__Task__. The answer must consist of each line below that contains the word "input", copied in full.

__Excerpted records__.
▼
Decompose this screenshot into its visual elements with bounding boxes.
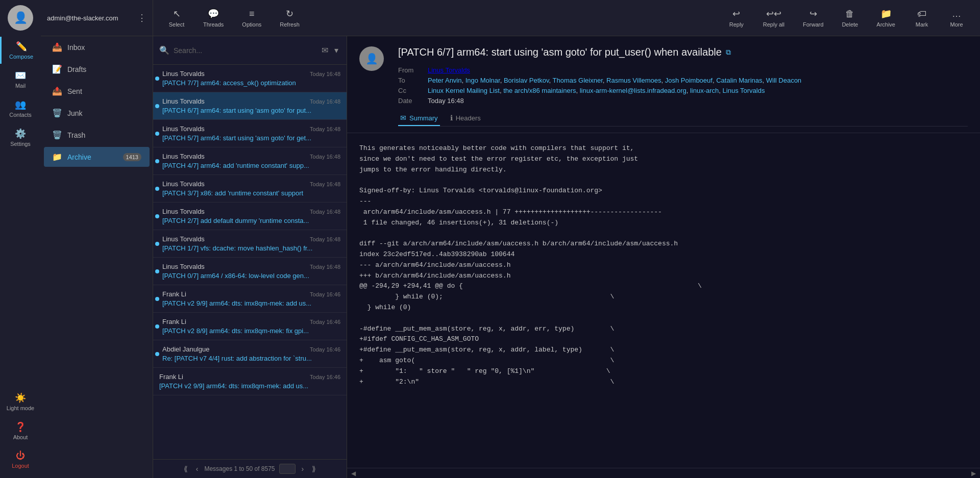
search-input[interactable] bbox=[174, 46, 315, 55]
sidebar-bottom-item-about[interactable]: ❓About bbox=[0, 417, 41, 444]
sidebar-bottom-item-light-mode[interactable]: ☀️Light mode bbox=[0, 388, 41, 415]
list-item[interactable]: Linus Torvalds Today 16:48 [PATCH 4/7] a… bbox=[153, 147, 347, 175]
account-more-button[interactable]: ⋮ bbox=[137, 12, 146, 23]
unread-dot bbox=[155, 269, 159, 273]
tab-headers[interactable]: ℹHeaders bbox=[448, 111, 483, 126]
email-filter-icon[interactable]: ✉ bbox=[320, 44, 330, 56]
main-area: ↖Select💬Threads≡Options↻Refresh ↩Reply↩↩… bbox=[153, 0, 980, 478]
drafts-nav-label: Drafts bbox=[67, 65, 86, 73]
email-sender: Linus Torvalds bbox=[162, 125, 205, 133]
email-sender: Linus Torvalds bbox=[162, 153, 205, 160]
from-value: Linus Torvalds bbox=[428, 66, 968, 74]
to-recipient-link[interactable]: Thomas Gleixner bbox=[553, 77, 603, 84]
to-recipient-link[interactable]: Catalin Marinas bbox=[716, 77, 762, 84]
cc-recipient-link[interactable]: Linux Kernel Mailing List bbox=[428, 87, 500, 94]
toolbar-refresh-button[interactable]: ↻Refresh bbox=[273, 5, 307, 31]
nav-item-archive[interactable]: 📁Archive1413 bbox=[44, 147, 150, 167]
scroll-right-arrow[interactable]: ▶ bbox=[971, 470, 976, 477]
list-item[interactable]: Linus Torvalds Today 16:48 [PATCH 0/7] a… bbox=[153, 258, 347, 285]
mail-icon: ✉️ bbox=[15, 70, 26, 81]
nav-item-junk[interactable]: 🗑️Junk bbox=[44, 103, 150, 123]
toolbar-select-button[interactable]: ↖Select bbox=[161, 5, 192, 31]
toolbar-options-button[interactable]: ≡Options bbox=[235, 6, 268, 31]
cc-recipient-link[interactable]: linux-arch bbox=[690, 87, 719, 94]
list-item[interactable]: Frank Li Today 16:46 [PATCH v2 9/9] arm6… bbox=[153, 368, 347, 395]
search-actions: ✉ ▾ bbox=[320, 44, 340, 56]
compose-icon: ✏️ bbox=[16, 41, 27, 52]
sidebar-item-compose[interactable]: ✏️Compose bbox=[0, 37, 41, 64]
list-item[interactable]: Frank Li Today 16:46 [PATCH v2 8/9] arm6… bbox=[153, 313, 347, 340]
sidebar-item-mail[interactable]: ✉️Mail bbox=[0, 66, 41, 93]
toolbar-delete-button[interactable]: 🗑Delete bbox=[835, 6, 865, 31]
to-recipient-link[interactable]: Ingo Molnar bbox=[465, 77, 500, 84]
to-recipient-link[interactable]: Josh Poimboeuf bbox=[665, 77, 713, 84]
list-item[interactable]: Linus Torvalds Today 16:48 [PATCH 2/7] a… bbox=[153, 203, 347, 230]
email-subject: [PATCH 3/7] x86: add 'runtime constant' … bbox=[162, 189, 340, 197]
archive-nav-label: Archive bbox=[67, 153, 91, 161]
about-icon: ❓ bbox=[15, 421, 26, 433]
cc-label: Cc bbox=[398, 87, 424, 94]
reader-body[interactable]: This generates noticeably better code wi… bbox=[347, 133, 980, 468]
toolbar-left-group: ↖Select💬Threads≡Options↻Refresh bbox=[161, 5, 307, 31]
search-bar: 🔍 ✉ ▾ bbox=[153, 36, 347, 65]
email-subject: [PATCH v2 8/9] arm64: dts: imx8qm-mek: f… bbox=[162, 327, 340, 335]
to-recipient-link[interactable]: Will Deacon bbox=[766, 77, 801, 84]
to-recipient-link[interactable]: Borislav Petkov bbox=[504, 77, 549, 84]
toolbar-threads-button[interactable]: 💬Threads bbox=[196, 5, 231, 31]
unread-dot bbox=[155, 132, 159, 136]
cc-recipient-link[interactable]: linux-arm-kernel@lists.infradead.org bbox=[580, 87, 687, 94]
toolbar-forward-button[interactable]: ↪Forward bbox=[796, 5, 830, 31]
last-page-button[interactable]: ⟫ bbox=[310, 464, 318, 474]
toolbar-reply-button[interactable]: ↩Reply bbox=[721, 5, 752, 31]
cc-recipient-link[interactable]: the arch/x86 maintainers bbox=[503, 87, 576, 94]
list-item[interactable]: Linus Torvalds Today 16:48 [PATCH 5/7] a… bbox=[153, 120, 347, 147]
nav-item-inbox[interactable]: 📥Inbox bbox=[44, 37, 150, 57]
first-page-button[interactable]: ⟪ bbox=[182, 464, 190, 474]
search-dropdown-icon[interactable]: ▾ bbox=[332, 44, 340, 56]
select-toolbar-icon: ↖ bbox=[173, 8, 181, 19]
nav-item-drafts[interactable]: 📝Drafts bbox=[44, 59, 150, 79]
list-item[interactable]: Frank Li Today 16:46 [PATCH v2 9/9] arm6… bbox=[153, 285, 347, 313]
toolbar-more-button[interactable]: …More bbox=[941, 6, 972, 31]
email-sender: Frank Li bbox=[162, 290, 186, 298]
scroll-left-arrow[interactable]: ◀ bbox=[351, 470, 356, 477]
email-time: Today 16:48 bbox=[310, 236, 340, 242]
options-toolbar-icon: ≡ bbox=[249, 9, 255, 19]
unread-dot bbox=[155, 352, 159, 356]
list-item[interactable]: Linus Torvalds Today 16:48 [PATCH 1/7] v… bbox=[153, 230, 347, 258]
list-item[interactable]: Abdiel Janulgue Today 16:46 Re: [PATCH v… bbox=[153, 340, 347, 368]
to-recipient-link[interactable]: Rasmus Villemoes bbox=[606, 77, 661, 84]
email-time: Today 16:46 bbox=[310, 291, 340, 297]
sidebar-bottom-item-logout[interactable]: ⏻Logout bbox=[0, 446, 41, 473]
from-link[interactable]: Linus Torvalds bbox=[428, 66, 470, 74]
email-time: Today 16:48 bbox=[310, 98, 340, 105]
email-sender: Linus Torvalds bbox=[162, 180, 205, 188]
reply-toolbar-icon: ↩ bbox=[732, 8, 740, 19]
toolbar-mark-button[interactable]: 🏷Mark bbox=[906, 6, 937, 31]
prev-page-button[interactable]: ‹ bbox=[194, 464, 201, 474]
next-page-button[interactable]: › bbox=[300, 464, 306, 474]
search-icon: 🔍 bbox=[159, 45, 169, 55]
cc-recipient-link[interactable]: Linus Torvalds bbox=[723, 87, 765, 94]
nav-item-trash[interactable]: 🗑️Trash bbox=[44, 125, 150, 145]
sidebar-item-contacts[interactable]: 👥Contacts bbox=[0, 95, 41, 122]
settings-icon: ⚙️ bbox=[15, 128, 26, 139]
sidebar-item-settings[interactable]: ⚙️Settings bbox=[0, 124, 41, 151]
drafts-nav-icon: 📝 bbox=[52, 64, 62, 74]
account-header: admin@the-slacker.com ⋮ bbox=[41, 0, 153, 36]
sidebar-bottom: ☀️Light mode❓About⏻Logout bbox=[0, 388, 41, 478]
toolbar-reply-all-button[interactable]: ↩↩Reply all bbox=[756, 5, 792, 31]
nav-item-sent[interactable]: 📤Sent bbox=[44, 81, 150, 101]
to-recipient-link[interactable]: Peter Anvin bbox=[428, 77, 462, 84]
page-input[interactable]: 1 bbox=[279, 464, 296, 474]
tab-summary[interactable]: ✉Summary bbox=[398, 111, 440, 126]
toolbar-archive-btn-button[interactable]: 📁Archive bbox=[869, 5, 902, 31]
list-item[interactable]: Linus Torvalds Today 16:48 [PATCH 6/7] a… bbox=[153, 92, 347, 120]
reader-tabs: ✉SummaryℹHeaders bbox=[398, 111, 968, 127]
external-link-icon[interactable]: ⧉ bbox=[726, 48, 731, 57]
list-item[interactable]: Linus Torvalds Today 16:48 [PATCH 3/7] x… bbox=[153, 175, 347, 203]
avatar-icon: 👤 bbox=[14, 11, 28, 24]
sent-nav-label: Sent bbox=[67, 87, 82, 95]
email-list-footer: ⟪ ‹ Messages 1 to 50 of 8575 1 › ⟫ bbox=[153, 459, 347, 478]
list-item[interactable]: Linus Torvalds Today 16:48 [PATCH 7/7] a… bbox=[153, 65, 347, 92]
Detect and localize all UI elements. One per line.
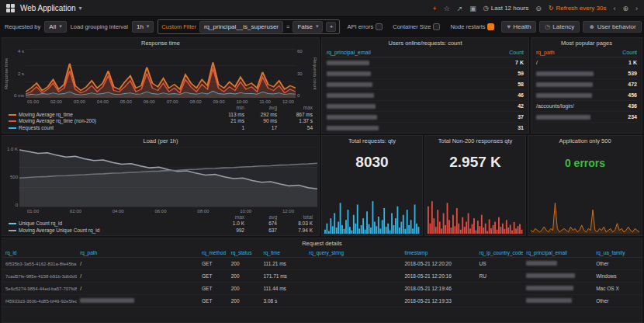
column-header[interactable]: rq_id bbox=[2, 248, 77, 258]
star-icon[interactable]: ☆ bbox=[444, 5, 450, 12]
dashboard-title[interactable]: Web Application ▾ bbox=[20, 4, 82, 12]
request-id: 5e6c5274-9854-44ed-ba57-707fd89cd38c bbox=[2, 283, 77, 295]
column-header[interactable]: rq_method bbox=[199, 248, 228, 258]
column-header[interactable]: Count bbox=[622, 50, 637, 55]
panel-title[interactable]: Load (per 1h) bbox=[2, 136, 319, 146]
response-time-chart[interactable] bbox=[26, 49, 296, 98]
dashboard-links: ♥ Health ◷ Latency ☻ User behavior ⚙ Wor… bbox=[501, 21, 644, 33]
axis-tick: 11:00 bbox=[259, 99, 271, 105]
zoom-out-icon[interactable]: ⊖ bbox=[535, 5, 542, 12]
axis-tick: 0 bbox=[5, 203, 18, 207]
link-user-behavior[interactable]: ☻ User behavior bbox=[583, 21, 641, 33]
panel-title[interactable]: Users online/requests: count bbox=[322, 38, 528, 48]
non200-sparkline[interactable] bbox=[428, 200, 523, 234]
magnifier-icon[interactable]: ⊕ bbox=[622, 5, 628, 12]
legend-value: 17 bbox=[244, 125, 277, 132]
column-header[interactable]: rq_principal_email bbox=[327, 50, 371, 55]
request-query-string bbox=[306, 270, 401, 283]
save-icon[interactable]: ▣ bbox=[469, 5, 476, 12]
column-header[interactable]: rq_ua_family bbox=[593, 248, 642, 258]
dashboard-submenu: Requested by All ▾ Load grouping interva… bbox=[0, 17, 644, 36]
request-country-code bbox=[476, 283, 524, 295]
table-row: 37 bbox=[327, 112, 524, 123]
request-ua-family: Windows bbox=[593, 270, 642, 283]
legend-series-label: Unique Count rq_id bbox=[19, 221, 62, 227]
filter-key-value: rq_principal__is_superuser bbox=[204, 23, 279, 30]
requested-by-select[interactable]: All ▾ bbox=[44, 21, 66, 33]
legend-series-label: Moving Average Unique Count rq_id bbox=[19, 227, 99, 234]
interval-select[interactable]: 1h ▾ bbox=[132, 21, 154, 33]
legend-series[interactable]: Moving Average Unique Count rq_id bbox=[9, 227, 212, 234]
x-axis-ticks: 01:0002:0004:0006:0008:0010:0012:00 bbox=[2, 208, 319, 214]
axis-tick: 12:00 bbox=[282, 208, 294, 214]
y-axis-ticks-left: 4 s2 s0 ms bbox=[10, 49, 26, 98]
panel-title[interactable]: Total Non-200 responses qty bbox=[425, 136, 525, 146]
share-icon[interactable]: ↗ bbox=[457, 5, 463, 12]
request-time: 111.21 ms bbox=[260, 258, 306, 270]
legend-series[interactable]: Requests count bbox=[9, 125, 212, 132]
column-header[interactable]: timestamp bbox=[401, 248, 476, 258]
link-latency[interactable]: ◷ Latency bbox=[539, 21, 580, 33]
filter-key-select[interactable]: rq_principal__is_superuser bbox=[199, 21, 283, 33]
column-header[interactable]: rq_status bbox=[228, 248, 261, 258]
requested-by-value: All bbox=[49, 23, 56, 30]
legend-value: 21 ms bbox=[212, 118, 244, 125]
path-value: /accounts/login/ bbox=[536, 103, 574, 109]
time-shift-right-icon[interactable]: › bbox=[635, 5, 638, 12]
refresh-icon: ↻ bbox=[549, 5, 554, 12]
redacted-email-block bbox=[526, 261, 557, 266]
total-requests-sparkline[interactable] bbox=[324, 200, 420, 234]
legend-value: 54 bbox=[277, 125, 313, 132]
y-axis-ticks-left: 1.0 K5000 bbox=[4, 147, 19, 207]
column-header[interactable]: Count bbox=[509, 50, 524, 55]
x-axis-ticks: 01:0002:0003:0004:0005:0006:0007:0008:00… bbox=[2, 99, 319, 105]
request-time: 171.71 ms bbox=[260, 270, 306, 283]
toggle-container-size[interactable]: Container Size bbox=[390, 22, 443, 32]
request-query-string bbox=[306, 258, 401, 270]
time-shift-left-icon[interactable]: ‹ bbox=[613, 5, 615, 12]
link-health-label: Health bbox=[513, 23, 531, 30]
count-value: 539 bbox=[628, 71, 637, 76]
panel-title[interactable]: Total requests: qty bbox=[322, 136, 422, 146]
legend-series-label: Moving Average rq_time (non-200) bbox=[19, 118, 96, 125]
add-filter-button[interactable]: + bbox=[326, 22, 336, 32]
column-header[interactable]: rq_path bbox=[77, 248, 199, 258]
add-panel-icon[interactable]: + bbox=[432, 5, 436, 12]
grafana-logo-icon[interactable] bbox=[6, 4, 15, 12]
legend-series[interactable]: Unique Count rq_id bbox=[9, 221, 212, 227]
toggle-node-restarts[interactable]: Node restarts bbox=[447, 22, 497, 32]
column-header[interactable]: rq_time bbox=[260, 248, 306, 258]
panel-title[interactable]: Most popular pages bbox=[531, 38, 642, 48]
load-chart[interactable] bbox=[19, 147, 317, 207]
axis-tick: 60 bbox=[297, 49, 310, 54]
toggle-api-errors[interactable]: API errors bbox=[344, 22, 386, 32]
refresh-picker[interactable]: ↻ Refresh every 30s bbox=[549, 5, 607, 12]
request-method: GET bbox=[199, 295, 228, 307]
legend-series[interactable]: Moving Average rq_time (non-200) bbox=[9, 118, 212, 125]
legend-column-header: max bbox=[212, 214, 244, 221]
count-value: 58 bbox=[518, 82, 524, 87]
filter-value-select[interactable]: False ▾ bbox=[293, 21, 323, 33]
redacted-email-block bbox=[526, 298, 572, 303]
axis-tick: 01:00 bbox=[27, 99, 39, 105]
column-header[interactable]: rq_path bbox=[536, 50, 555, 55]
count-value: 436 bbox=[628, 103, 637, 109]
column-header[interactable]: rq_ip_country_code bbox=[476, 248, 524, 258]
time-range-picker[interactable]: ◷ Last 12 hours bbox=[483, 5, 528, 12]
redacted-email bbox=[327, 71, 371, 76]
table-row: 5e6c5274-9854-44ed-ba57-707fd89cd38c/GET… bbox=[2, 283, 642, 295]
column-header[interactable]: rq_query_string bbox=[306, 248, 401, 258]
app500-sparkline[interactable] bbox=[531, 200, 639, 234]
link-health[interactable]: ♥ Health bbox=[501, 21, 536, 33]
users-online-table: rq_principal_email Count 7 K595846423731 bbox=[322, 48, 528, 133]
panel-title[interactable]: Request details bbox=[2, 238, 642, 248]
stat-value: 2.957 K bbox=[425, 154, 525, 171]
legend-value: 867 ms bbox=[277, 112, 313, 119]
axis-tick: 2 s bbox=[12, 71, 24, 76]
count-value: 1 K bbox=[628, 60, 637, 65]
panel-title[interactable]: Response time bbox=[2, 38, 319, 48]
legend-column-header: min bbox=[212, 105, 244, 112]
legend-series[interactable]: Moving Average rq_time bbox=[9, 112, 212, 119]
panel-title[interactable]: Application only 500 bbox=[528, 136, 642, 146]
column-header[interactable]: rq_principal_email bbox=[523, 248, 593, 258]
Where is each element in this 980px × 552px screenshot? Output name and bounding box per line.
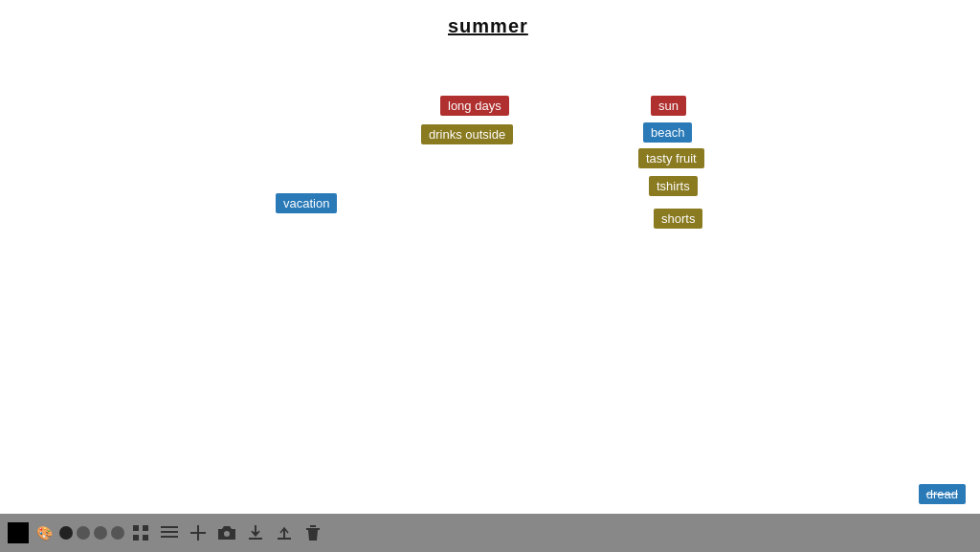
canvas: summer long daysdrinks outsidevacationsu… <box>0 0 980 507</box>
tag-vacation[interactable]: vacation <box>276 193 337 213</box>
toolbar-black-square[interactable] <box>8 522 29 543</box>
svg-rect-6 <box>161 536 178 538</box>
tag-drinks-outside[interactable]: drinks outside <box>421 124 513 144</box>
page-title[interactable]: summer <box>448 15 528 37</box>
svg-rect-8 <box>190 532 206 534</box>
delete-icon[interactable] <box>301 520 325 545</box>
tag-long-days[interactable]: long days <box>440 96 509 116</box>
svg-rect-14 <box>306 528 320 530</box>
color-circle-1[interactable] <box>59 526 73 540</box>
camera-icon[interactable] <box>214 520 239 545</box>
svg-rect-12 <box>283 529 285 539</box>
download-icon[interactable] <box>243 520 268 545</box>
color-circle-2[interactable] <box>77 526 90 540</box>
add-icon[interactable] <box>186 520 211 545</box>
grid-icon[interactable] <box>128 520 153 545</box>
color-circle-3[interactable] <box>94 526 107 540</box>
svg-rect-11 <box>255 525 256 535</box>
paint-icon[interactable]: 🎨 <box>33 521 56 544</box>
tag-tshirts[interactable]: tshirts <box>649 176 698 196</box>
svg-rect-4 <box>161 526 178 528</box>
svg-rect-5 <box>161 531 178 533</box>
tag-shorts[interactable]: shorts <box>654 209 702 229</box>
svg-rect-13 <box>278 538 291 540</box>
dread-tag[interactable]: dread <box>919 484 966 504</box>
tag-sun[interactable]: sun <box>651 96 686 116</box>
toolbar: 🎨 <box>0 514 980 552</box>
lines-icon[interactable] <box>157 520 182 545</box>
svg-rect-3 <box>143 535 148 541</box>
svg-rect-10 <box>249 538 262 540</box>
svg-point-9 <box>224 531 230 537</box>
tag-beach[interactable]: beach <box>643 122 692 143</box>
svg-rect-2 <box>133 535 139 541</box>
svg-rect-15 <box>310 525 316 527</box>
svg-rect-1 <box>143 525 148 531</box>
upload-icon[interactable] <box>272 520 297 545</box>
svg-rect-0 <box>133 525 139 531</box>
tag-tasty-fruit[interactable]: tasty fruit <box>638 148 704 168</box>
color-circle-4[interactable] <box>111 526 124 540</box>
▲
__Task output__.
search-input[interactable] bbox=[174, 46, 315, 55]
page-input[interactable]: 1 bbox=[279, 464, 296, 474]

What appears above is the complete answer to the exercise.